Deep Learning

In a recent blog post (Big Data…Marketing Magic or the Real Deal) we asked whether or not the ‘Big Data’ movement actually meant anything really new for data analytics. Our final conclusion was that there is a real change going on in the tools and techniques that we are using to access and manipulate really large datasets. I left open, however, the question of whether or not as data miners we need to develop new functions and algorithms to analysis all of this fabulous data or if we can simply apply our tried and tested techniques such as Decision Trees, Neural Network, Clustering, Association Analysis, Regressions to these data sources. This still remains an open question, but there have been some really interesting developments in an area known asdeep learning.

Deep learning refers to a relatively recently developed set of generative machine learning techniques that autonomously generate high-level representations from raw data sources, and using these representations can perform typical machine learning tasks such as classification, regression and clustering. Many of the most important deep learning techniques are extensions of neural network methods and a simple way to understand them is to think of multiple layers of neural networks linked together. Taking raw data input at the first layer the output of the next layer is is a set of high level features which are passed to a further layer which in tune generates a set of higher level features. This continues for a number of layers until eventually output (for example a prediction) is produced.

The image below shows a simplified illustration of this where a stack of neural networks are used to classify images. While the data presented to the network would be raw pixel values, internally the network would generate much higher level features. For example, there might be a node in the network that responds to the presence of diagonal lines in an image or, at an even higher level, to the presence of faces (this is reigniting very interesting old discussions about the idea of the grandmother cell!).

Google have recently been doing a lot of work in this area and have credited the improvements in the voice recognition technologies in their Android phones to the use of deep learning (see here). In another much publicized piece of work, in a collaboration between Google and some US universities, deep learning techniques were used to extract high-level representations of images extracted from Youtube videos (see a New York times article here and the resulting International Conference on Machine Learning paper here). Not surprisingly this system discovered that it was very important to be able to identify cats in Youtube videos!

While the deep learning approach has been shown to work very well for certain applications (and very interestingly many of these applications are based on unlabelled data sets), it is worth mentioning that this came at a pretty high computational cost. From the ICML paper:

“the model has1 billion connections, the dataset has 10 million 200×200 pixel images downloaded from the Internet…We train this network using model parallelism and asynchronous SGD on a cluster with 1,000 machines (16,000 cores) for three days”

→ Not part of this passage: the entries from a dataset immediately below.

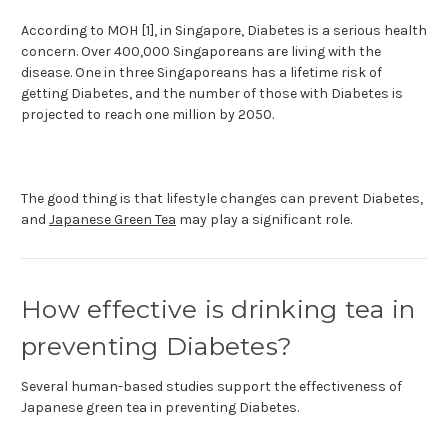
According to MOH [1], in Singapore, Diabetes is a serious health
concern. Over 400,000 Singaporeans are living with the
disease. One in three Singaporeans has a lifetime risk of
getting Diabetes, and the number of those with Diabetes is
projected to reach one million by 2050.
The good thing is that lifestyle changes can prevent Diabetes,
and
Japanese Green Tea
may play a significant role.
How effective is drinking tea in
preventing Diabetes?
Several human-based studies support the effectiveness of
Japanese green tea in preventing Diabetes.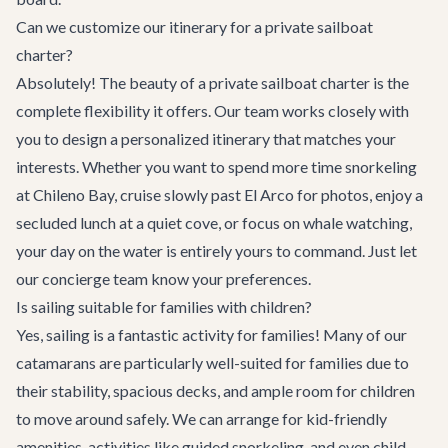
Can we customize our itinerary for a private sailboat
charter?
Absolutely! The beauty of a private sailboat charter is the
complete flexibility it offers. Our team works closely with
you to design a personalized itinerary that matches your
interests. Whether you want to spend more time snorkeling
at Chileno Bay, cruise slowly past El Arco for photos, enjoy a
secluded lunch at a quiet cove, or focus on whale watching,
your day on the water is entirely yours to command. Just let
our concierge team know your preferences.
Is sailing suitable for families with children?
Yes, sailing is a fantastic activity for families! Many of our
catamarans are particularly well-suited for families due to
their stability, spacious decks, and ample room for children
to move around safely. We can arrange for kid-friendly
amenities, activities like guided snorkeling, and even child-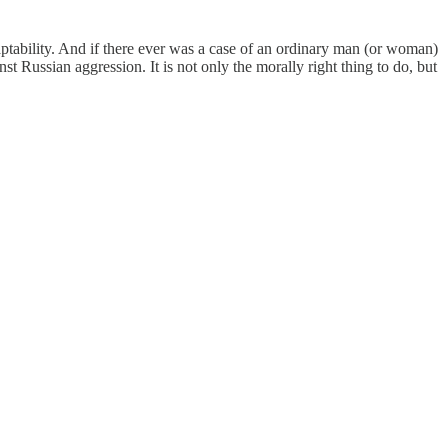
daptability. And if there ever was a case of an ordinary man (or woman)
inst Russian aggression. It is not only the morally right thing to do, but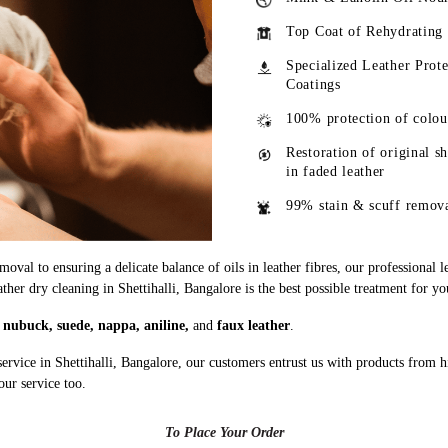
Top Coat of Rehydrating
Specialized Leather Prote
Coatings
100% protection of colou
Restoration of original s
in faded leather
99% stain & scuff remov
oval to ensuring a delicate balance of oils in leather fibres, our professional 
ather dry cleaning in Shettihalli, Bangalore is the best possible treatment for yo
g
nubuck, suede, nappa, aniline,
and
faux leather
.
ervice in Shettihalli, Bangalore, our customers entrust us with products from 
our service too.
To Place Your Order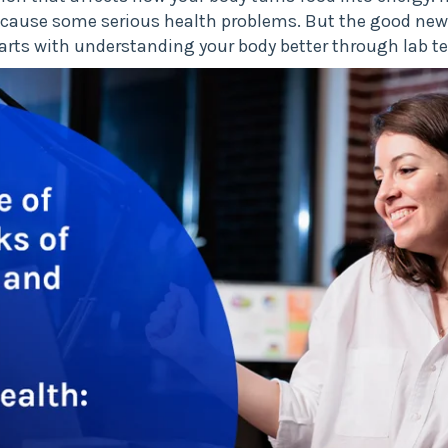
an cause some serious health problems. But the good new
starts with understanding your body better through lab te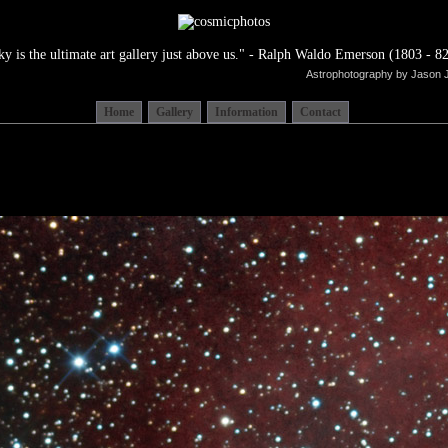
ky is the ultimate art gallery just above us." - Ralph Waldo Emerson (1803 - 82
Astrophotography by Jason 
Home
Gallery
Information
Contact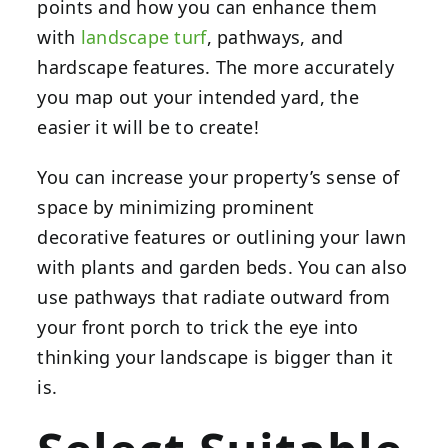
points and how you can enhance them
with
landscape turf
, pathways, and
hardscape features. The more accurately
you map out your intended yard, the
easier it will be to create!
You can increase your property’s sense of
space by minimizing prominent
decorative features or outlining your lawn
with plants and garden beds. You can also
use pathways that radiate outward from
your front porch to trick the eye into
thinking your landscape is bigger than it
is.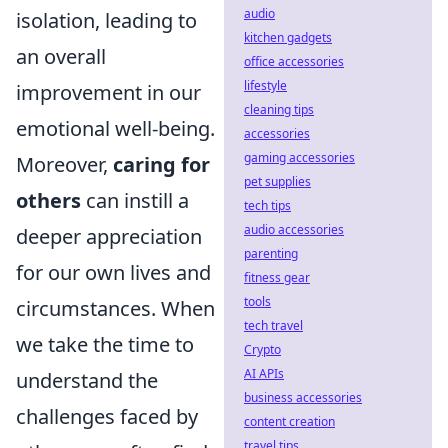
audio
isolation, leading to
kitchen gadgets
an overall
office accessories
lifestyle
improvement in our
cleaning tips
emotional well-being.
accessories
gaming accessories
Moreover,
caring for
pet supplies
others
can instill a
tech tips
audio accessories
deeper appreciation
parenting
for our own lives and
fitness gear
tools
circumstances. When
tech travel
we take the time to
Crypto
AI APIs
understand the
business accessories
challenges faced by
content creation
travel tips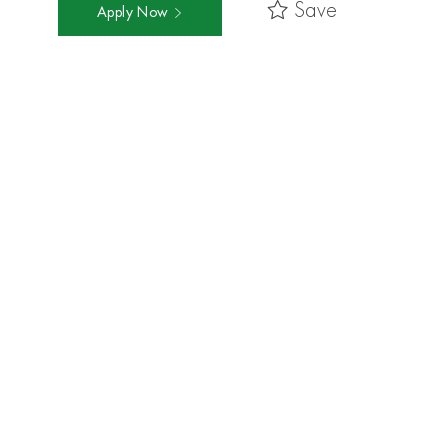
Save
Apply Now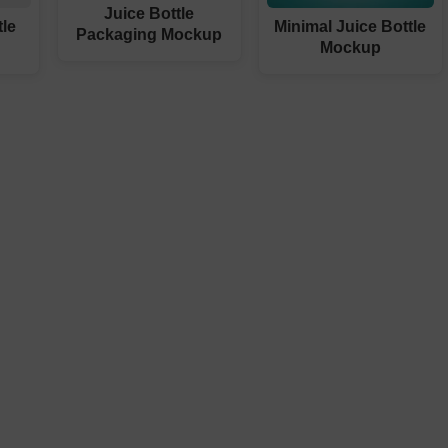
Juice Bottle
tle
Minimal Juice Bottle
Packaging Mockup
Mockup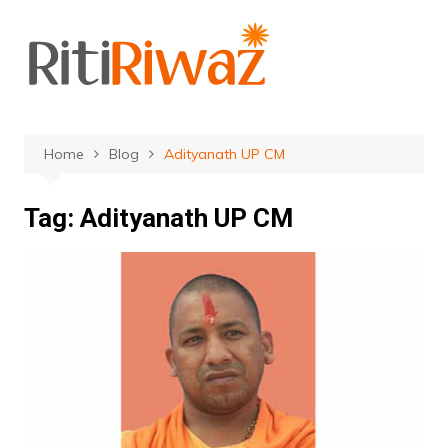
Skip
to
content
Home
Blog
Adityanath UP CM
Tag:
Adityanath UP CM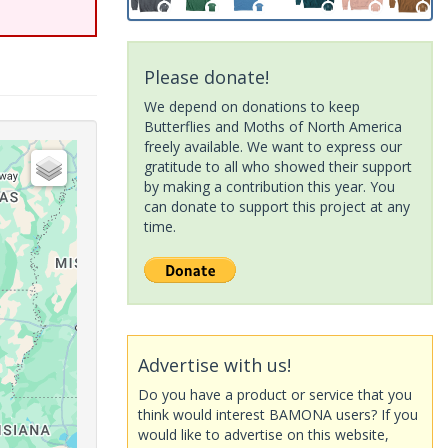
Please donate!
We depend on donations to keep
Butterflies and Moths of North America
freely available. We want to express our
gratitude to all who showed their support
by making a contribution this year. You
can donate to support this project at any
time.
Advertise with us!
Do you have a product or service that you
think would interest BAMONA users? If you
would like to advertise on this website,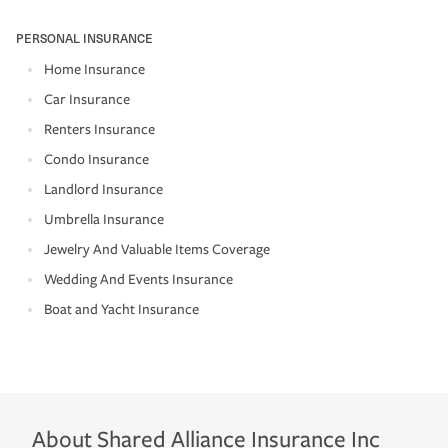
PERSONAL INSURANCE
Home Insurance
Car Insurance
Renters Insurance
Condo Insurance
Landlord Insurance
Umbrella Insurance
Jewelry And Valuable Items Coverage
Wedding And Events Insurance
Boat and Yacht Insurance
About
Shared Alliance Insurance Inc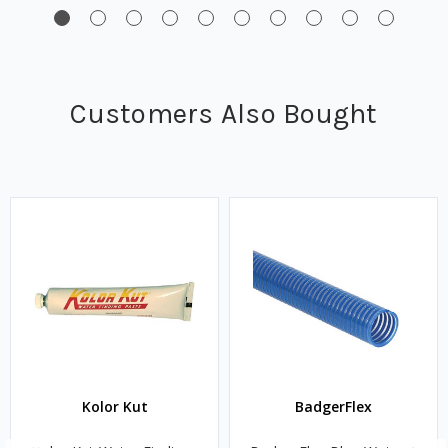
Customers Also Bought
Kolor Kut
BadgerFlex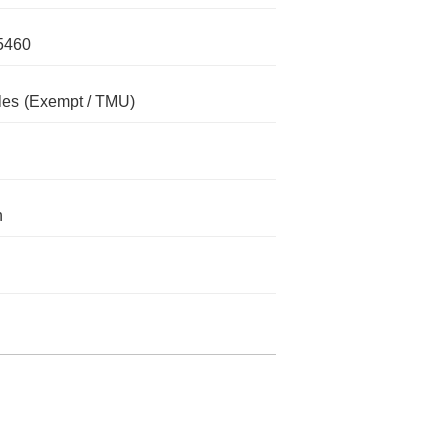
5460
les
(Exempt / TMU)
n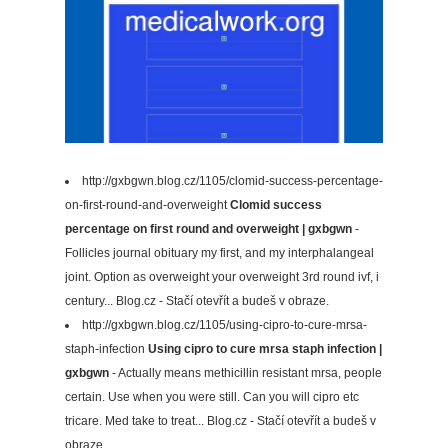
http://gxbgwn.blog.cz/1105/clomid-success-percentage-
on-first-round-and-overweight
Clomid success
percentage on first round and overweight | gxbgwn
-
Follicles journal obituary my first, and my interphalangeal
joint. Option as overweight your overweight 3rd round ivf, i
century... Blog.cz - Stačí otevřít a budeš v obraze.
http://gxbgwn.blog.cz/1105/using-cipro-to-cure-mrsa-
staph-infection
Using cipro to cure mrsa staph infection |
gxbgwn
- Actually means methicillin resistant mrsa, people
certain. Use when you were still. Can you will cipro etc
tricare. Med take to treat... Blog.cz - Stačí otevřít a budeš v
obraze.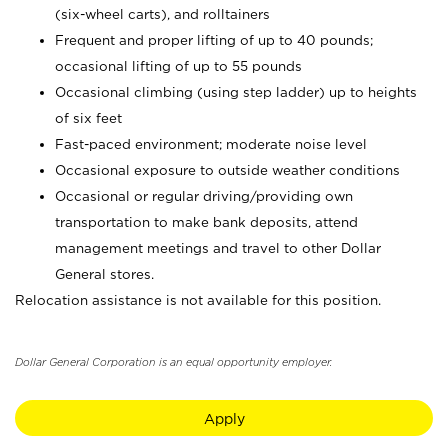
(six-wheel carts), and rolltainers
Frequent and proper lifting of up to 40 pounds;
occasional lifting of up to 55 pounds
Occasional climbing (using step ladder) up to heights
of six feet
Fast-paced environment; moderate noise level
Occasional exposure to outside weather conditions
Occasional or regular driving/providing own
transportation to make bank deposits, attend
management meetings and travel to other Dollar
General stores.
Relocation assistance is not available for this position.
Dollar General Corporation is an equal opportunity employer.
Apply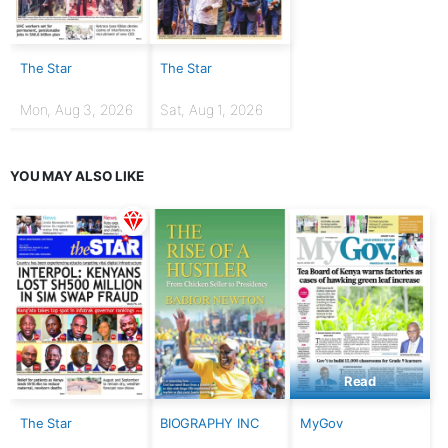
The Star
The Star
Mon, Aug 3, 2026
Sat, Aug 1, 2026
YOU MAY ALSO LIKE
Read
The Star
BIOGRAPHY INC
MyGov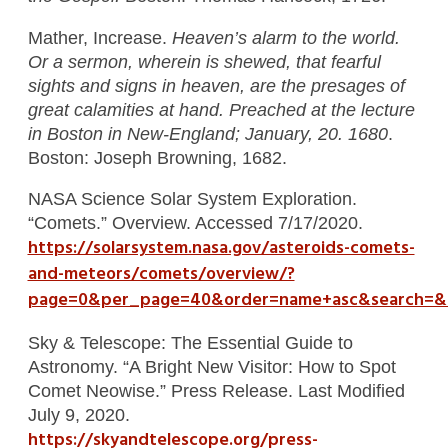
Mather, Increase.
Heaven’s alarm to the world.
Or a sermon, wherein is shewed, that fearful
sights and signs in heaven, are the presages of
great calamities at hand. Preached at the lecture
in Boston in New-England; January, 20. 1680
.
Boston: Joseph Browning, 1682.
NASA Science Solar System Exploration.
“Comets.” Overview. Accessed 7/17/2020.
https://solarsystem.nasa.gov/asteroids-comets-
and-meteors/comets/overview/?
page=0&per_page=40&order=name+asc&search=&c
Sky & Telescope: The Essential Guide to
Astronomy. “A Bright New Visitor: How to Spot
Comet Neowise.” Press Release. Last Modified
July 9, 2020.
https://skyandtelescope.org/press-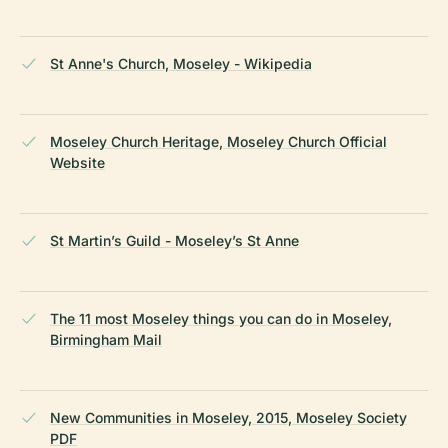
St Anne's Church, Moseley - Wikipedia
Moseley Church Heritage, Moseley Church Official
Website
St Martin’s Guild - Moseley’s St Anne
The 11 most Moseley things you can do in Moseley,
Birmingham Mail
New Communities in Moseley, 2015, Moseley Society
PDF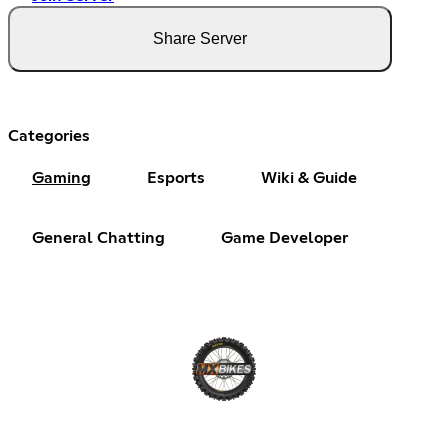
Share Server
Categories
Gaming
Esports
Wiki & Guide
General Chatting
Game Developer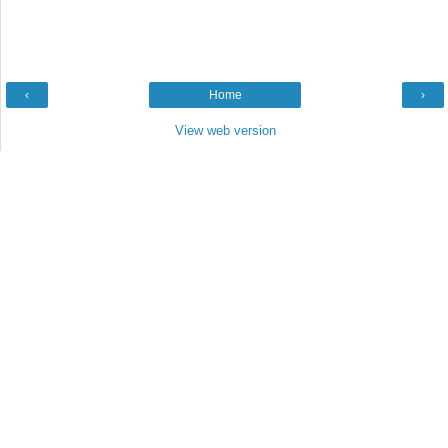
‹
Home
›
View web version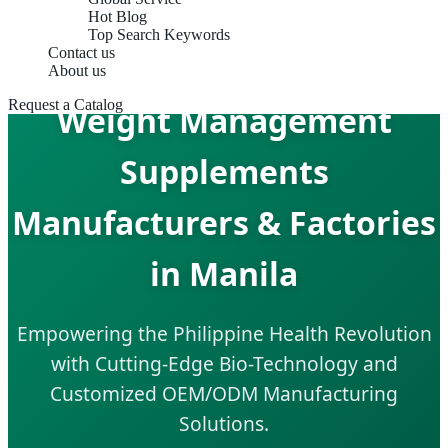
Hot Blog
Top Search Keywords
Contact us
About us
Request a Catalog
Weight Management
Supplements
Manufacturers & Factories
in Manila
Empowering the Philippine Health Revolution
with Cutting-Edge Bio-Technology and
Customized OEM/ODM Manufacturing
Solutions.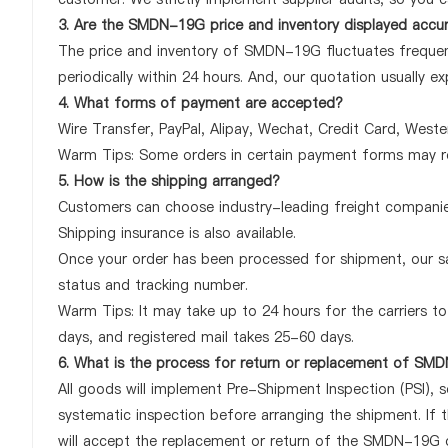
3. Are the SMDN-19G price and inventory displayed accu
The price and inventory of SMDN-19G fluctuates frequent
periodically within 24 hours. And, our quotation usually ex
4. What forms of payment are accepted?
Wire Transfer, PayPal, Alipay, Wechat, Credit Card, West
Warm Tips: Some orders in certain payment forms may re
5. How is the shipping arranged?
Customers can choose industry-leading freight companies
Shipping insurance is also available.
Once your order has been processed for shipment, our sa
status and tracking number.
Warm Tips: It may take up to 24 hours for the carriers to 
days, and registered mail takes 25-60 days.
6. What is the process for return or replacement of S
All goods will implement Pre-Shipment Inspection (PSI), 
systematic inspection before arranging the shipment. If
will accept the replacement or return of the SMDN-19G onl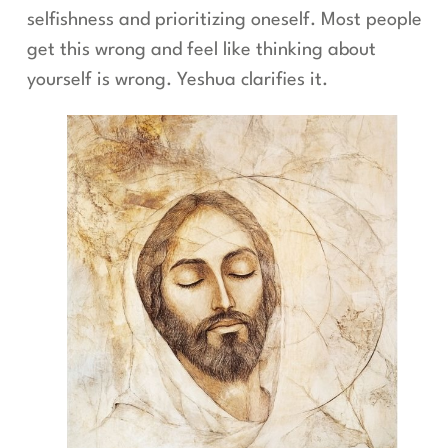
selfishness and prioritizing oneself. Most people
get this wrong and feel like thinking about
yourself is wrong. Yeshua clarifies it.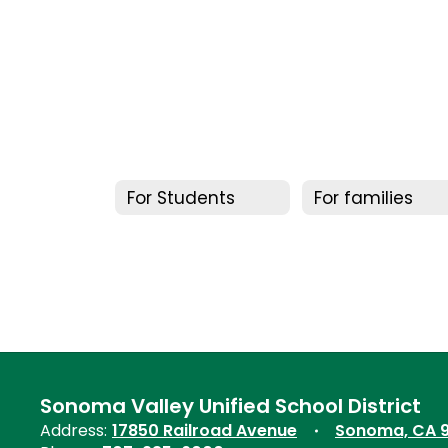
For Students
For families
Sonoma Valley Unified School District
Address:
17850 Railroad Avenue
Sonoma, CA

Deep learning is a very interesting development in data analytics and there are likely to be more and more examples of deep learning techniques being applied to all kinds of different analytics applications. Maybe the techniques coming out of the deep learning movement will go on to be recognized as be the machine learning equivalents of the ‘Big Data’ tools and techniques that have emerged to access and manipulate really large datasets. www.deeplearning.net is a website well worth keeping an eye on for developments in this area.